1.     Line 341 to 342, the units of both attenuation coefficient (c) and absorption coefficient (a) are missing. The same problem also appeared in line 421 and 422.

2.     According to Eq.(4), βπ is needed to simulate the lidar signal. However, the in-situ measurements of water properties in both pond and swimming pool only provide attenuation coefficient (c) and absorption coefficient (a). Please supplement how βπ is derived in the simulation.

3.     Is this prototype water resistant? If so, what is its water-resistant depth?

4.     Line 404，“The simulated waveform is consistent with the measured signal”. It can be seen from Fig.8(b), similar as Fig.8(a), the measured signal also has a higher intensity than the simulated waveform at around 100 ns. The possible reason for this issue should be explained in the manuscript.

5.     In both pond and swimming pool experiments, what is the delay of the gating signal? How long is the response time the gating controlled PMT? It’s better to state it in the manuscript.

6.     In Fig. 10 (h) and (i), the signal of channel 3 has two peaks, which are also appeared in the signal of channel 1. According to the signals shown in figs (a) to (g), the first peaks in channel 3 should be those from the targets. Therefore, why there are the second lower peaks in channel 3? This should be explained as well.

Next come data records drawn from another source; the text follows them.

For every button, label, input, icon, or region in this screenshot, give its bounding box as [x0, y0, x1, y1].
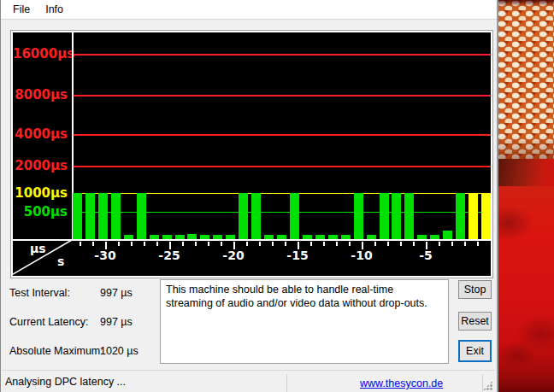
x-tick-label: -25	[155, 249, 184, 262]
x-tick	[118, 242, 120, 246]
bar	[481, 193, 491, 239]
x-tick	[451, 242, 453, 246]
bar	[85, 193, 95, 239]
gridline	[74, 134, 491, 136]
x-tick-label: -30	[91, 249, 120, 262]
gridline-label: 16000µs	[13, 47, 68, 61]
bar	[315, 235, 325, 239]
x-axis-line	[13, 239, 491, 241]
wallpaper-red-area	[498, 186, 554, 392]
bar	[226, 235, 235, 239]
x-tick	[259, 242, 261, 246]
bar	[456, 193, 465, 239]
analysis-message-box: This machine should be able to handle re…	[160, 279, 449, 364]
gridline-label: 1000µs	[13, 186, 68, 200]
menu-info[interactable]: Info	[38, 2, 71, 17]
x-tick	[477, 242, 479, 246]
latency-chart-frame: 16000µs8000µs4000µs2000µs1000µs500µs-30-…	[10, 30, 493, 278]
bar	[380, 193, 389, 239]
bar	[367, 235, 376, 239]
x-tick	[336, 242, 338, 246]
bar	[303, 235, 312, 239]
x-tick-label: -15	[283, 249, 312, 262]
bar	[251, 193, 261, 239]
x-tick	[413, 242, 415, 246]
y-unit-label: µs	[30, 242, 46, 255]
desktop-screen: File Info 16000µs8000µs4000µs2000µs1000µ…	[0, 0, 554, 392]
bar	[213, 235, 222, 239]
bar	[200, 235, 209, 239]
bar	[137, 193, 146, 239]
stop-button[interactable]: Stop	[458, 280, 492, 299]
desktop-wallpaper	[498, 0, 554, 392]
bar	[328, 235, 338, 239]
bar	[187, 234, 197, 239]
bar	[124, 235, 133, 239]
bar	[443, 231, 452, 239]
current-latency-label: Current Latency:	[9, 316, 88, 328]
x-tick-label: -20	[219, 249, 248, 262]
x-tick	[387, 242, 389, 246]
test-interval-label: Test Interval:	[9, 287, 70, 299]
status-bar: Analysing DPC latency ... www.thesycon.d…	[2, 370, 495, 392]
gridline-label: 2000µs	[13, 159, 68, 173]
status-divider	[286, 374, 287, 392]
reset-button[interactable]: Reset	[458, 312, 492, 331]
test-interval-value: 997 µs	[100, 287, 133, 299]
x-tick	[182, 242, 184, 246]
bar	[73, 193, 82, 239]
wallpaper-shading	[498, 0, 554, 167]
gridline-label: 8000µs	[13, 88, 68, 102]
resize-grip-icon[interactable]	[483, 381, 492, 390]
x-tick	[131, 242, 133, 246]
bar	[354, 193, 363, 239]
x-tick	[439, 242, 440, 246]
status-text: Analysing DPC latency ...	[5, 376, 126, 388]
x-tick	[208, 242, 209, 246]
x-tick	[310, 242, 312, 246]
x-tick	[80, 242, 81, 246]
x-unit-label: s	[57, 255, 64, 268]
bar	[469, 193, 478, 239]
bar	[392, 193, 401, 239]
current-latency-value: 997 µs	[100, 316, 133, 328]
thesycon-link[interactable]: www.thesycon.de	[360, 377, 443, 389]
gridline-label: 500µs	[13, 205, 68, 219]
wallpaper-transition	[498, 159, 554, 190]
x-tick	[285, 242, 286, 246]
gridline-label: 4000µs	[13, 127, 68, 141]
bar	[341, 235, 351, 239]
x-tick	[156, 242, 158, 246]
x-tick	[221, 242, 222, 246]
bar	[150, 235, 159, 239]
x-tick	[195, 242, 197, 246]
menu-file[interactable]: File	[5, 2, 38, 17]
x-tick	[464, 242, 466, 246]
absolute-maximum-label: Absolute Maximum:	[9, 345, 103, 357]
gridline	[74, 166, 491, 167]
x-tick	[92, 242, 94, 246]
bar	[290, 193, 299, 239]
gridline	[74, 95, 491, 97]
x-tick	[272, 242, 274, 246]
bar	[277, 235, 286, 239]
exit-button[interactable]: Exit	[458, 340, 492, 362]
menu-bar: File Info	[1, 0, 497, 20]
plot-area: 16000µs8000µs4000µs2000µs1000µs500µs-30-…	[13, 32, 491, 276]
absolute-maximum-value: 1020 µs	[100, 345, 138, 357]
x-tick-label: -5	[411, 249, 440, 262]
bar	[264, 235, 274, 239]
bar	[111, 193, 121, 239]
x-tick	[374, 242, 376, 246]
x-tick	[144, 242, 145, 246]
gridline	[74, 54, 491, 56]
x-tick-label: -10	[347, 249, 376, 262]
bar	[175, 235, 185, 239]
bar	[430, 235, 439, 239]
bar	[98, 193, 108, 239]
bar	[404, 193, 414, 239]
x-tick	[323, 242, 325, 246]
bar	[162, 235, 172, 239]
status-divider	[482, 374, 483, 392]
x-tick	[400, 242, 402, 246]
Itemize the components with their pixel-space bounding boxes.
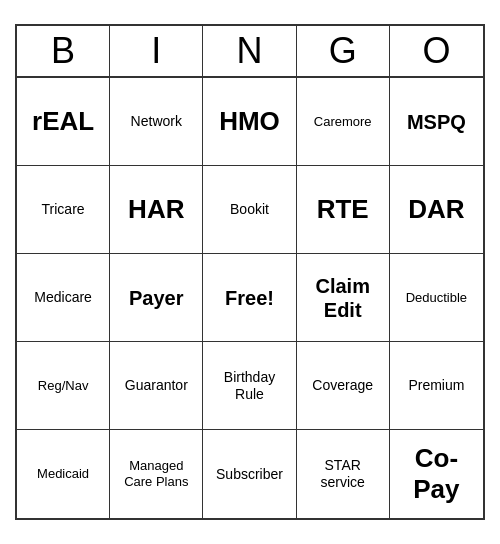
bingo-cell: RTE: [297, 166, 390, 254]
bingo-cell: Coverage: [297, 342, 390, 430]
bingo-cell: Managed Care Plans: [110, 430, 203, 518]
header-letter: I: [110, 26, 203, 76]
header-letter: O: [390, 26, 483, 76]
bingo-cell: Birthday Rule: [203, 342, 296, 430]
bingo-cell: Medicare: [17, 254, 110, 342]
bingo-header: BINGO: [17, 26, 483, 78]
header-letter: G: [297, 26, 390, 76]
bingo-cell: Subscriber: [203, 430, 296, 518]
bingo-cell: Caremore: [297, 78, 390, 166]
bingo-cell: Claim Edit: [297, 254, 390, 342]
bingo-cell: MSPQ: [390, 78, 483, 166]
bingo-cell: Co-Pay: [390, 430, 483, 518]
header-letter: B: [17, 26, 110, 76]
bingo-cell: STAR service: [297, 430, 390, 518]
bingo-cell: Tricare: [17, 166, 110, 254]
bingo-card: BINGO rEALNetworkHMOCaremoreMSPQTricareH…: [15, 24, 485, 520]
header-letter: N: [203, 26, 296, 76]
bingo-grid: rEALNetworkHMOCaremoreMSPQTricareHARBook…: [17, 78, 483, 518]
bingo-cell: Free!: [203, 254, 296, 342]
bingo-cell: Deductible: [390, 254, 483, 342]
bingo-cell: rEAL: [17, 78, 110, 166]
bingo-cell: Payer: [110, 254, 203, 342]
bingo-cell: Reg/Nav: [17, 342, 110, 430]
bingo-cell: Guarantor: [110, 342, 203, 430]
bingo-cell: HAR: [110, 166, 203, 254]
bingo-cell: Medicaid: [17, 430, 110, 518]
bingo-cell: Premium: [390, 342, 483, 430]
bingo-cell: Network: [110, 78, 203, 166]
bingo-cell: Bookit: [203, 166, 296, 254]
bingo-cell: DAR: [390, 166, 483, 254]
bingo-cell: HMO: [203, 78, 296, 166]
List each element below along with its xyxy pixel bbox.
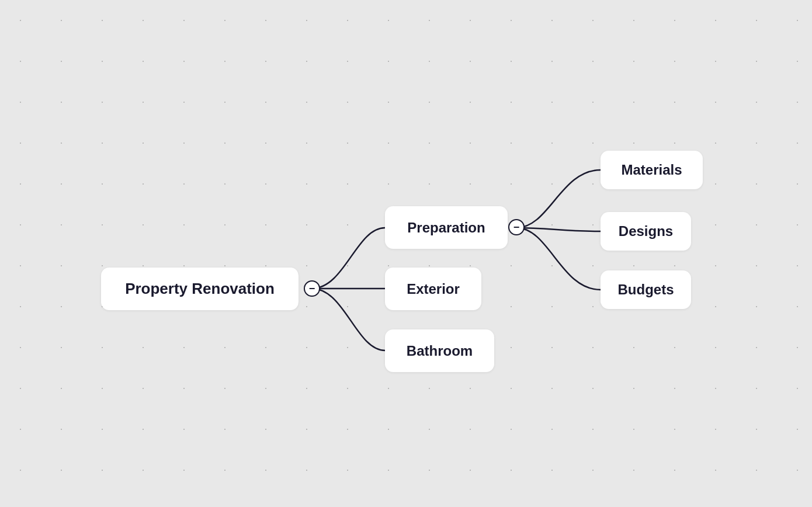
designs-label: Designs [603,214,688,249]
preparation-collapse-button[interactable] [508,219,525,235]
bathroom-node[interactable]: Bathroom [385,329,494,372]
root-node[interactable]: Property Renovation [101,268,299,310]
preparation-node[interactable]: Preparation [385,206,508,249]
exterior-label: Exterior [391,272,475,307]
designs-node[interactable]: Designs [601,212,691,251]
preparation-label: Preparation [392,210,500,245]
root-collapse-button[interactable] [304,280,320,297]
connections-svg [0,0,812,507]
root-label: Property Renovation [109,269,291,308]
budgets-label: Budgets [603,272,689,307]
exterior-node[interactable]: Exterior [385,268,481,310]
budgets-node[interactable]: Budgets [601,270,691,309]
bathroom-label: Bathroom [391,334,488,369]
materials-node[interactable]: Materials [601,151,703,189]
materials-label: Materials [606,152,697,187]
mindmap-canvas: Property Renovation Preparation Exterior… [0,0,812,507]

Generally, the English expressions in this manuscript are fine.

Author Response

Please see the attachment

 

Author Response File: Author Response.pdf

This manuscript is a resubmission of an earlier submission. The following is a list of the peer review reports and author responses from that submission.

Round 1

Reviewer 1 Report

In the paper, authors proposed a novel paraxial multichannel detection strategy to improve the accuracy and the range of the underwater laser detection technique. The simulations and experiments are both conducted to verify the effectiveness of the proposed method. While there are potential implementations on underwater sensing and mapping, the main novelty is unclear, and even confusing.

 1. The title is “Simulation and Design of an Underwater Lidar System”, but in the abstract and conclusions sections, authors emphasized “a novel paraxial multichannel detection strategy”. Thus, the reviewer is confused about the main novelty of the paper, to design a system or propose an algorithm ?

2. Although authors always mentioned “the novel paraxial multichannel detection strategy”, the relevant part (Multiple Channels Detection Model) only occupies 18 lines (from Line 182 to 200). If the multichannel detection strategy is main novelty of the paper, then the novelty is very limited.

3. In Conclusions section, line 468, authors stated that the reliability of the simulation was verified. Hence, again, what is the MAIN novelty of paper ? If that is the multichannel detection strategy, the simulation method should be used to validate the proposed strategy, rather than being verified by experiments. 

 4. The literature review part need to be extended to provide broader landscape of the research.

 5. Check spellings, e.g. in line 471, “These findings suggests”.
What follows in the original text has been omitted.